◆ **Task**: Tally the lines in the data below in which the word "each" occurs, then give only the total.

++++++++++

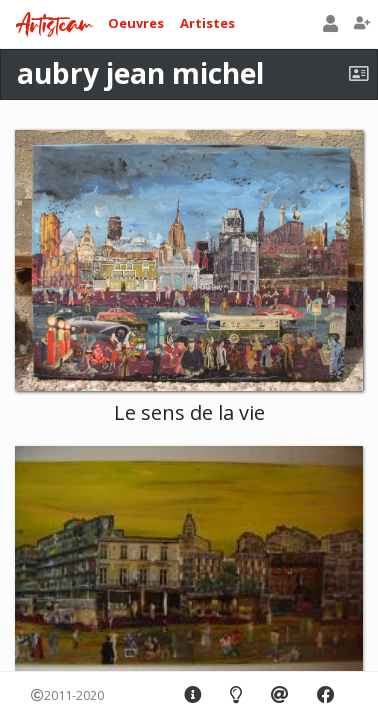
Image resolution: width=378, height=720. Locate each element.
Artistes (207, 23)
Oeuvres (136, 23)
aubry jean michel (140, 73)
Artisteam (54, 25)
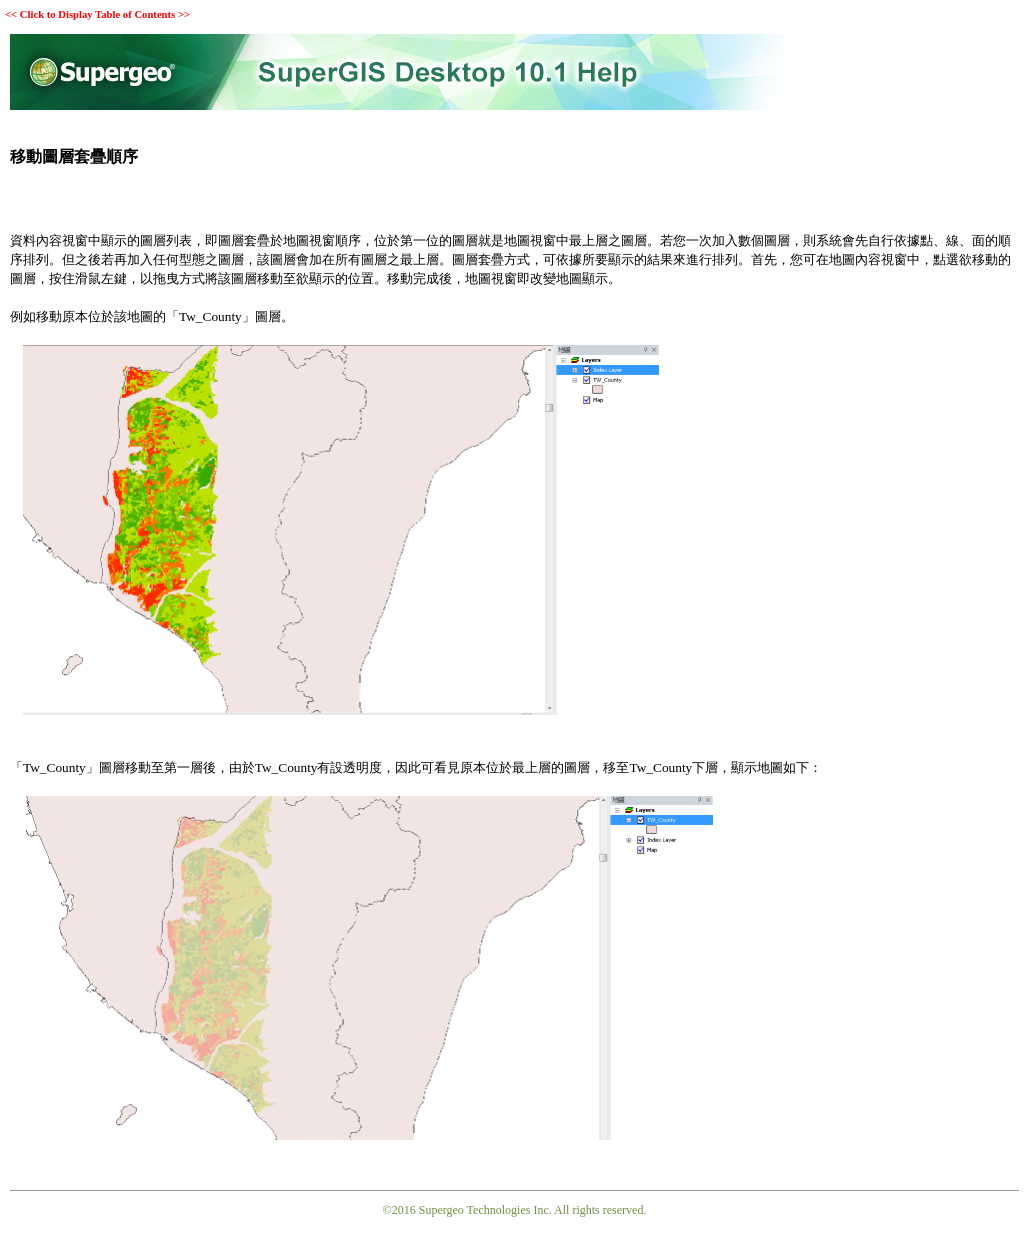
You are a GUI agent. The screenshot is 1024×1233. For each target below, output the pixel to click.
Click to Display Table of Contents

++++++++++

◆ **Response**: 2